* Exercise brief: Among the lines below, restate word for word only those from the line with "экземпляром Ampache. Оно совпадает с местом" through the line with "龍のｽﾄﾗｯﾌﾟ 自分のﾘﾝｺのｽﾃｰﾀｽが大ｱｯﾌﾟ", with both end lines kept.

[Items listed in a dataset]
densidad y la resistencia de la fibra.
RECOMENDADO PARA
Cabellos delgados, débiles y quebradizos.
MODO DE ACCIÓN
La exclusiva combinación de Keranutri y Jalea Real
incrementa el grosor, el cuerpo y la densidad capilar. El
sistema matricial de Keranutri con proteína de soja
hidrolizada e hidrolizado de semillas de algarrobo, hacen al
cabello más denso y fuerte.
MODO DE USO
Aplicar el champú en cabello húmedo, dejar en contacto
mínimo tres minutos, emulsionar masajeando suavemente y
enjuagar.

---

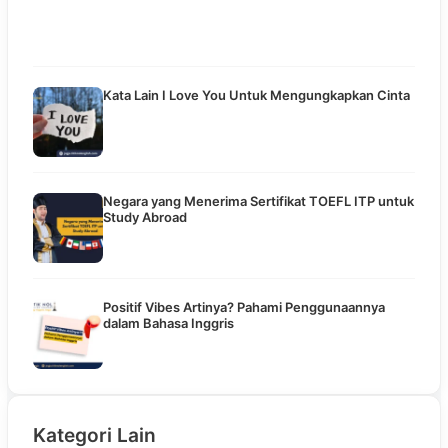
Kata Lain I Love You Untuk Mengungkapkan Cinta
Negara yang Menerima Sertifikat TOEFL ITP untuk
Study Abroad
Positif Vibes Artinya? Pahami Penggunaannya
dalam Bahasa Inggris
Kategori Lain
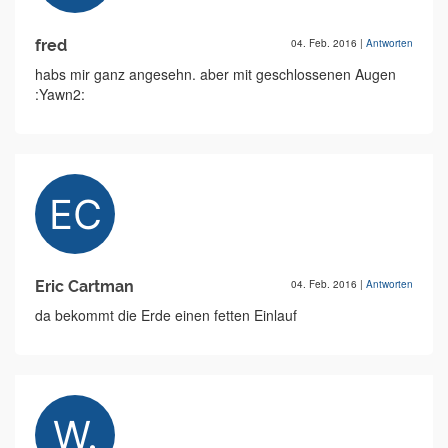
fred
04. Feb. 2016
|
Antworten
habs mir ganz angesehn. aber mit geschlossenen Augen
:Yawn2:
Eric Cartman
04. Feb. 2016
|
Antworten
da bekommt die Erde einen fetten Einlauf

...

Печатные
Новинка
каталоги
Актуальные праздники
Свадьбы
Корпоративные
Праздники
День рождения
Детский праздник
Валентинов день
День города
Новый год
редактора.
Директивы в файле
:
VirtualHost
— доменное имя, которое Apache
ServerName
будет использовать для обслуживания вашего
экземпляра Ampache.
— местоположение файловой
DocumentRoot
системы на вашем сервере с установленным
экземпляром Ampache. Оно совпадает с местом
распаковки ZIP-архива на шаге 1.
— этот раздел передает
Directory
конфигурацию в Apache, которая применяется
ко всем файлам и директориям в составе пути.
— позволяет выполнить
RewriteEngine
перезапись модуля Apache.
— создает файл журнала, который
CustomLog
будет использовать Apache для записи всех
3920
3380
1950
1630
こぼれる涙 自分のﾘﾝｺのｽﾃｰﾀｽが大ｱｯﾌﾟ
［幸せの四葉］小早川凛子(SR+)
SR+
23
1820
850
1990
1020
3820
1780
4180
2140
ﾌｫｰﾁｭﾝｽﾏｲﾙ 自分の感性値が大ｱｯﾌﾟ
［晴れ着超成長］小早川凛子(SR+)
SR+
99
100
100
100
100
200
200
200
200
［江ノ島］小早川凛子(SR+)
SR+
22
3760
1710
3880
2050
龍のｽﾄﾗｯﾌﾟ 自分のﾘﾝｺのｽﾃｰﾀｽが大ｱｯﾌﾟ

* Answer below:
экземпляром Ampache. Оно совпадает с местом
распаковки ZIP-архива на шаге 1.
— этот раздел передает
Directory
конфигурацию в Apache, которая применяется
ко всем файлам и директориям в составе пути.
— позволяет выполнить
RewriteEngine
перезапись модуля Apache.
— создает файл журнала, который
CustomLog
будет использовать Apache для записи всех
3920
3380
1950
1630
こぼれる涙 自分のﾘﾝｺのｽﾃｰﾀｽが大ｱｯﾌﾟ
［幸せの四葉］小早川凛子(SR+)
SR+
23
1820
850
1990
1020
3820
1780
4180
2140
ﾌｫｰﾁｭﾝｽﾏｲﾙ 自分の感性値が大ｱｯﾌﾟ
［晴れ着超成長］小早川凛子(SR+)
SR+
99
100
100
100
100
200
200
200
200
［江ノ島］小早川凛子(SR+)
SR+
22
3760
1710
3880
2050
龍のｽﾄﾗｯﾌﾟ 自分のﾘﾝｺのｽﾃｰﾀｽが大ｱｯﾌﾟ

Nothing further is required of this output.